Configuration classes and preset functions for customizing serialization behavior, with special focus on UUID handling and web framework compatibility.

🎯 Overview

The configuration system provides comprehensive control over datason's serialization behavior through the SerializationConfig class and preset configurations.

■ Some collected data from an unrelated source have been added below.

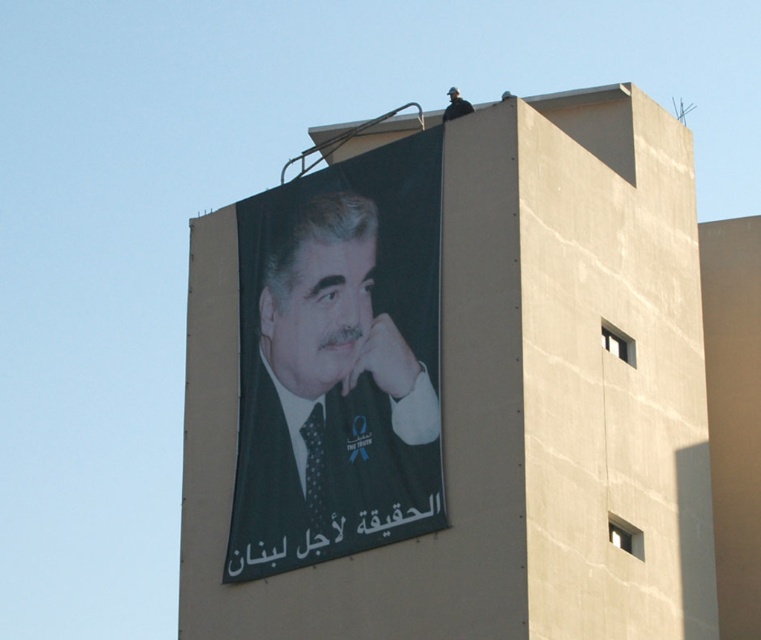 Question: Among these points, which one is nearest to the camera?

Choices:
 (A) (326, 339)
 (B) (253, 204)

Answer: (A)

Question: Considering the relative positions of dark green matte poster at upper center and matte black jaw at upper center in the image provided, where is dark green matte poster at upper center located with respect to matte black jaw at upper center?

Choices:
 (A) left
 (B) right

Answer: (A)

Question: In this image, where is dark green matte poster at upper center located relative to matte black jaw at upper center?

Choices:
 (A) above
 (B) below

Answer: (B)

Question: Is dark green matte poster at upper center wider than matte black jaw at upper center?

Choices:
 (A) yes
 (B) no

Answer: (A)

Most importantly, it solves UUID compatibility issues with Pydantic, FastAPI, Django, and other web frameworks.

🚀 Quick Start: UUID + Pydantic Compatibility

The #1 use case: Fix UUID compatibility with Pydantic models in FastAPI/Django:

import datason
from datason.config import get_api_config

# ❌ Problem: Default behavior converts UUIDs to objects
data = {"user_id": "12345678-1234-5678-9012-123456789abc"}
result = datason.auto_deserialize(data)  # user_id becomes UUID object

# ✅ Solution: Use API config to keep UUIDs as strings
api_config = get_api_config()
result = datason.auto_deserialize(data, config=api_config)  # user_id stays string

# Now works with Pydantic!
from pydantic import BaseModel
class User(BaseModel):
    user_id: str  # ✅ Works perfectly!

user = User(**result)  # Success! 🎉

📦 SerializationConfig Class

Main configuration class for all serialization options.

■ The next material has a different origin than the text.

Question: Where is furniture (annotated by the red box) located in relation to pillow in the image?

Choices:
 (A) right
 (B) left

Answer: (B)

Key UUID Configuration Options

Option Type Default Description
uuid_format str "object" "object" converts to uuid.UUID, "string" keeps as str
parse_uuids bool True Whether to attempt UUID string parsing at all

datason.SerializationConfig(date_format: DateFormat = DateFormat.ISO, custom_date_format: Optional[str] = None, uuid_format: str = 'object', parse_uuids: bool = True, dataframe_orient: DataFrameOrient = DataFrameOrient.RECORDS, datetime_output: OutputType = OutputType.JSON_SAFE, series_output: OutputType = OutputType.JSON_SAFE, dataframe_output: OutputType = OutputType.JSON_SAFE, numpy_output: OutputType = OutputType.JSON_SAFE, nan_handling: NanHandling = NanHandling.NULL, type_coercion: TypeCoercion = TypeCoercion.SAFE, preserve_decimals: bool = True, preserve_complex: bool = True, max_depth: int = 50, max_size: int = 100000, max_string_length: int = 1000000, custom_serializers: Optional[Dict[type, Callable[[Any], Any]]] = None, sort_keys: bool = False, ensure_ascii: bool = False, check_if_serialized: bool = False, include_type_hints: bool = False, auto_detect_types: bool = False, redact_fields: Optional[List[str]] = None, redact_patterns: Optional[List[str]] = None, redact_large_objects: bool = False, redaction_replacement: str = '<REDACTED>', include_redaction_summary: bool = False, audit_trail: bool = False, cache_scope: CacheScope = CacheScope.OPERATION, cache_size_limit: int = 1000, cache_warn_on_limit: bool = True, cache_metrics_enabled: bool = False) dataclass

Configuration for datason serialization behavior.

Attributes:

Name Type Description
date_format DateFormat

How to format datetime objects

custom_date_format Optional[str]

Custom strftime format when date_format is CUSTOM

dataframe_orient DataFrameOrient

Pandas DataFrame orientation

datetime_output OutputType

How to output datetime objects

series_output OutputType

How to output pandas Series

dataframe_output OutputType

How to output pandas DataFrames (overrides orient for object output)

numpy_output OutputType

How to output numpy arrays

nan_handling NanHandling

How to handle NaN/null values

type_coercion TypeCoercion

Type coercion behavior

preserve_decimals bool

Whether to preserve decimal.Decimal precision

preserve_complex bool

Whether to preserve complex numbers as dict

max_depth int

Maximum recursion depth (security)

max_size int

Maximum collection size (security)

max_string_length int

Maximum string length (security)

custom_serializers Optional[Dict[type, Callable[[Any], Any]]]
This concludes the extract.